Rockford Counselor’s Advice on How to Talk to Kids About Racism
It's tough to be a parent.
During normal times it's tough to be a parent, but in the midst of a worldwide health pandemic and a time of racial tension, the job just got ten times harder. Our children are asking a lot of questions we don't really know how to answer. We want to calm their fears and be honest about what is happening in the world around them, but finding the best way to do all that feels damn near impossible.
Personally, I am torn between being honest with my children, and the strong urge to protect them from all of it. Here's the thing though, turning a blind eye, especially to the subject of racism, will likely hurt our children in the long run. Eventually they will see videos on social media. They will read things. They will hear things, and those "things" should probably come from their parents first.
“Just being open and honest about how people are frustrated, and they’re angry, and they’re upset, and they’re hurting. And so one way to do that is to protest. When you want something to be changed, you can protest.
You should be honest with your kids about how it’s making you feel. I think that’s a great starting point, is that I’m a parent–but I’m also a human and I also feel what’s happening in the world.
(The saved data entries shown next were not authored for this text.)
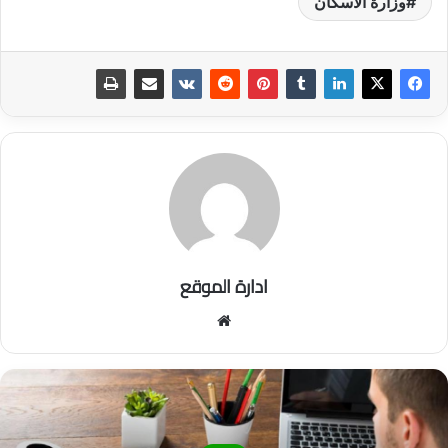
وزارة الاسكان
ادارة الموقع
موق
ع
الوي
ب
As a parent with young children, the wisdom I am taking from that advice is, we might not have to dive into all the ins and outs of racism with our kids, because they likely won't understand it, but being honest about what's happening is what's most important.
We need to teach our children to not see race, color, gender, religion or physical differences. Kids aren't born seeing differences, they learn them from adults. Keep that in mind at all times. We can do better.